Speaker Boehner Plays Oil Shale Bingo

The Checks and Balances Project, Oil Shale Bingo

House leadership is risking our environment and the nation’s infrastructure by placing bets on a nonexistent industry 

Last Thursday, Speaker of the House John Boehner and other Republicans released a package of three new energy bills that would create a 5-year plan to divert revenues collected from oil and gas drilling into the federal Highway Trust Fund to pay for transportation infrastructure.  All too predictably, the proposals would gut longstanding environmental safeguards while also opening iconic landscapes such as the Arctic National Wildlife Refuge to new drilling operations.

One of these bills would force the federal government to open up millions of acres of federal lands for the commercial leasing of oil shale.  This might be arguably one of the more fantastical parts of this package given that there is literally no such thing as a commercial domestic oil shale industry to speak of.  And the notion that if only we streamlined the federal rules governing oil shale leasing, a commercial industry would emerge instantaneously to provide the needed funds in short order, sparks the question of whether Speaker Boehner and his allies are even serious about their proposal.

Given the Congressional hearings that took place last week on these bills, the evidence points to the fact that House leadership are indeed not being realistic, and are choosing instead to pander to the Drill Baby Drill crowd.  One of those hearings took place on Friday in the House Subcommittee on Energy and Mineral Resources, for an oil shale bill introduced last week by Colorado Rep. Doug Lamborn.  Titled the “PIONEERS Act,"  Lamborn’s bill would undermine the current federal program governing oil shale resources by giving away millions of acres of federal land that contain oil shale resources to the fossil fuel industry.

In the hearing for the PIONEERS Act, Republicans stuck to the notion that an oil shale industry would thrive only if we eliminated government regulation and interference from environmentalists.  This ignores the fact that oil shale – which is literally a solid rock that contains oil-like substances – has never been successfully commercially developed (despite over a century of concerted efforts).  This promotion of oil shale could be likened to the alchemists of yore, who often thought they were only steps away from turning common materials into gold – the only difference between them and many of the current promoters of oil shale is that these oil shale alchemists are trying to do something that has proven as nearly impossible: turning solid rock into oil. 

Unfortunately, the House Republicans are fixated on oil shale and consequently have held a number of hearings in the last year touting that the United States can become the “Saudi Arabia of oil shale.”  In order to underscore the myths that have been repeatedly perpetuated at these hearings, the Checks and Balances Project came up with the handy Oil Shale Bingo Card that captures the most overused oil shale myths.  If you did end up scoring at home last week for the PIONEERS Act hearing, it would not have taken long before your bingo card was fully checkered. 

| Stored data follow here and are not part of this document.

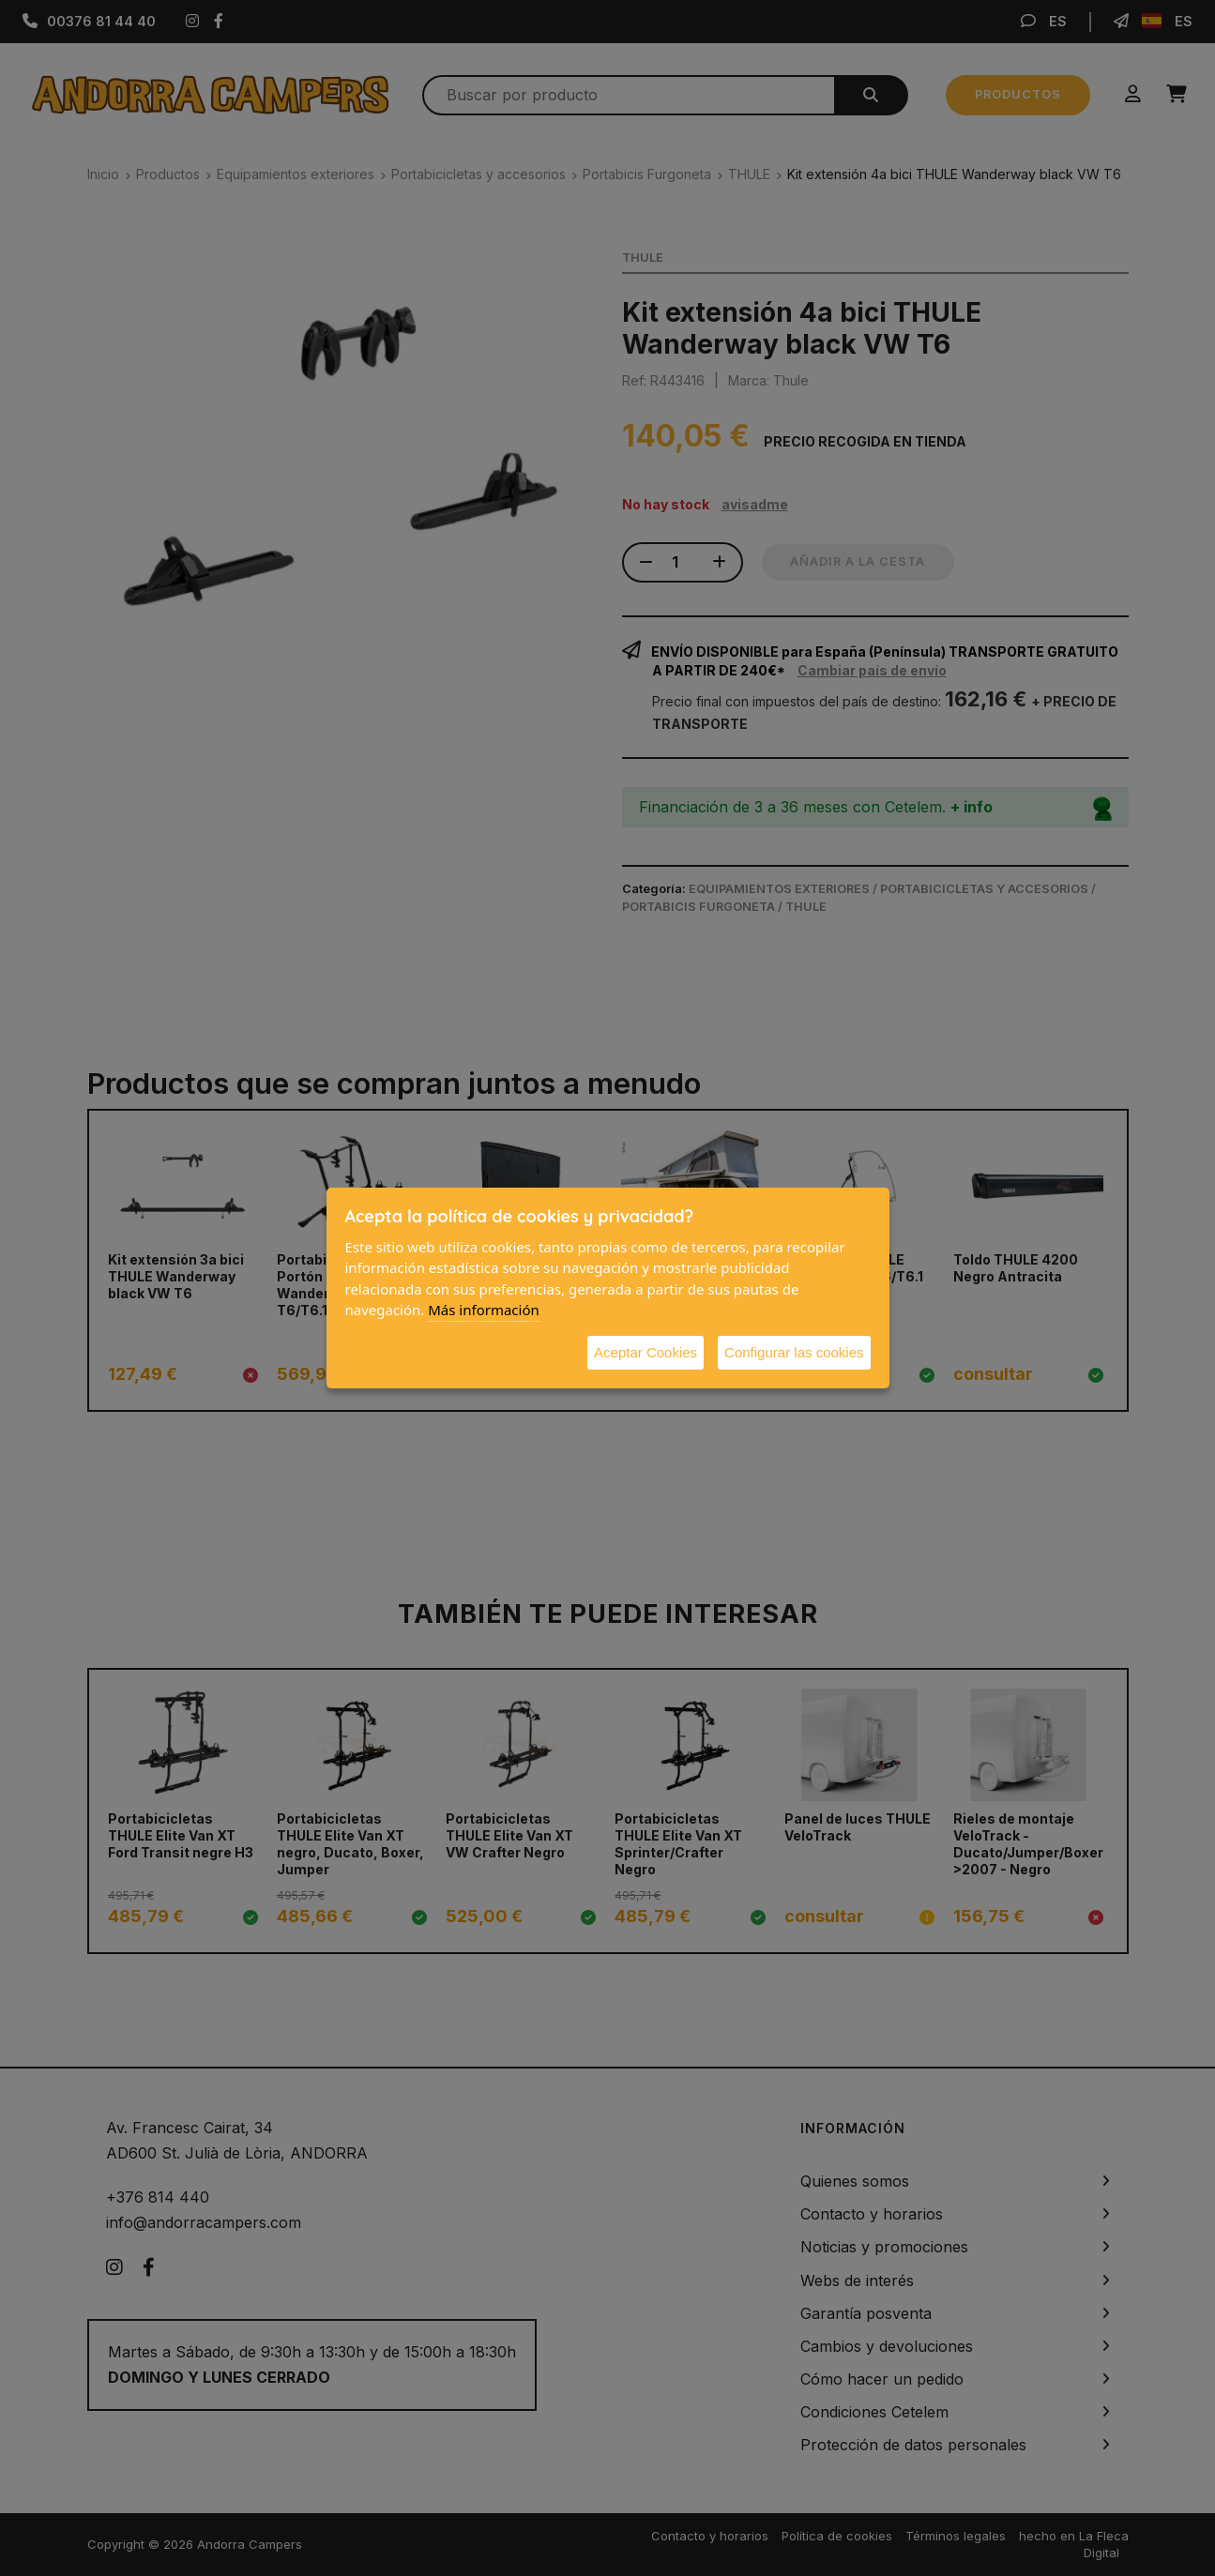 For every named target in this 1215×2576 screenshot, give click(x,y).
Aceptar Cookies (645, 1352)
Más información (483, 1309)
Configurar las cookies (793, 1352)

Maybe what is most remarkable about the Republicans’ promotion of oil shale is that they are not even listening to industry backers of the oil shale industry at these hearings – who have said that efforts like the PIONEER Act are premature and even counterproductive given that there will not be an oil shale industry anytime soon. Industry giant Shell, the biggest backers of oil shale, has publicly commented that a viable commercial oil shale industry is decades away due to significant technological hurdles.  And given that oil shale is such a tenuous proposition, there is great concern amongst many in the industry that any intervention to “promote” oil shale by Congress would only undermine current research efforts.  

Dr. Jeremy Boak, a professor who heads the industry-sponsored Center for Oil Shale Technology and Research at the Colorado School of Mines, told the trade publication Greenwire last week that, “"It isn't obvious to me yet that we need to be putting a bunch of commercial leases out there because no one has a commercial process yet. And [industry] admits that," Boak said. "I don't see anybody eager to go out and lease land now when they're still running experiments."”

Similarly, RAND energy expert Dr. James Bartis testified in June at a Congressional hearing, “It would not be advisable to develop detailed regulations that would pertain to full-blown commercial development until more information is available on process performance and impacts.”  At a different Congressional hearing that week, Dr. Bartis also said, “I see no reason to promote oil shale as above other promising areas for advancing technology and creating jobs.”

While there is a need to come up with a bipartisan approach in securing adequate funding for responsible transportation programs, promoting more drilling as a solution for bridging the funding gap is extremely counterproductive.  However, that bad idea would be compounded if we started to depend upon the generation of revenues from an oil shale industry that exists as nothing more than a pipedream.